On of mine sleeps with her head straight out and her legs spread out. The first time I saw her sleeping, I thought she was dead. My heart skipped a beat and when I grabbed her, I rudely woke her up I got the stink eye from her. Even though I know that is how she sleeps, it still freaks me out for a moment whenever I catch her sleeping.


----------



## heyprettyrave (Aug 26, 2010)

ha i get that from Ophelia when i turn on her light in the morning. when i bought her and starting getting interested in torts i never thought I would get soo much personality out of it


----------



## samstar (Aug 26, 2010)

two of my torts sleep with all their limbs in accept one, all limbs spread out


----------



## TortieGal (Aug 26, 2010)

I love it when they are basking in the sun or the light and they plop down with back legs straight out.
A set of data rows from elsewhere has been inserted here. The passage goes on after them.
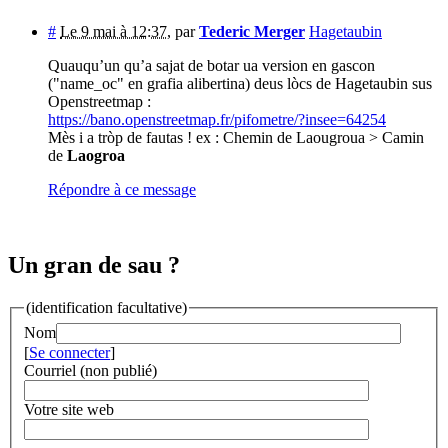
#
Le 9 mai à 12:37
,
par
Tederic Merger
Hagetaubin
Quauqu’un qu’a sajat de botar ua version en gascon
("name_oc" en grafia alibertina) deus lòcs de Hagetaubin sus
Openstreetmap :
https://bano.openstreetmap.fr/pifometre/?insee=64254
Mès i a tròp de fautas ! ex : Chemin de Laougroua > Camin
de
Laogroa
Répondre à ce message
Un gran de sau ?
(identification facultative)
Nom
[
Se connecter
]
Courriel (non publié)
Votre site web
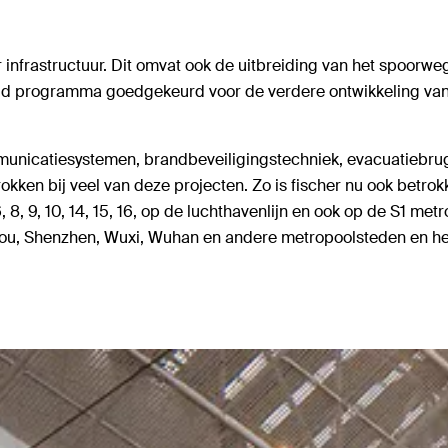
ar infrastructuur. Dit omvat ook de uitbreiding van het spoorwe
d programma goedgekeurd voor de verdere ontwikkeling van 
municatiesystemen, brandbeveiligingstechniek, evacuatiebrugg
ken bij veel van deze projecten. Zo is fischer nu ook betrok
, 8, 9, 10, 14, 15, 16, op de luchthavenlijn en ook op de S1 met
ou, Shenzhen, Wuxi, Wuhan en andere metropoolsteden en heef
They are so full of personality, so funny.


----------



## Paige Lewis (Aug 26, 2010)

Yes basking is definitely so cute, my tort tends to stretch his neck out to the side and rest it on the substrate and has the 2 front legs and one of the back legs stretched out, can't believe i still haven't got a picture of it!


----------



## TortieGal (Aug 26, 2010)

Yes! we should post some pictures of them sleeping or basking. I will have to try and get a good shot.


----------



## Homerist (Aug 28, 2010)

my star sleeps with his fore arms folded to the sides and hind legs spreaded out and his chin resting on a small pebble inside his hind.
super cute.


----------



## APBT_Fanatic (Aug 28, 2010)

Sherman, Echo, and Euclid all sleep sprawled out like that. They sometimes use eachother as a pillow too, as seen in the picture below!


----------



## TortieGal (Aug 28, 2010)

So cute! I love it. They look pretty comfortable with each other to sleep like that. I don't think anybodys being bullied in your group.


----------



## tortoisenerd (Aug 28, 2010)

Our little one does that too! Its adorable.


----------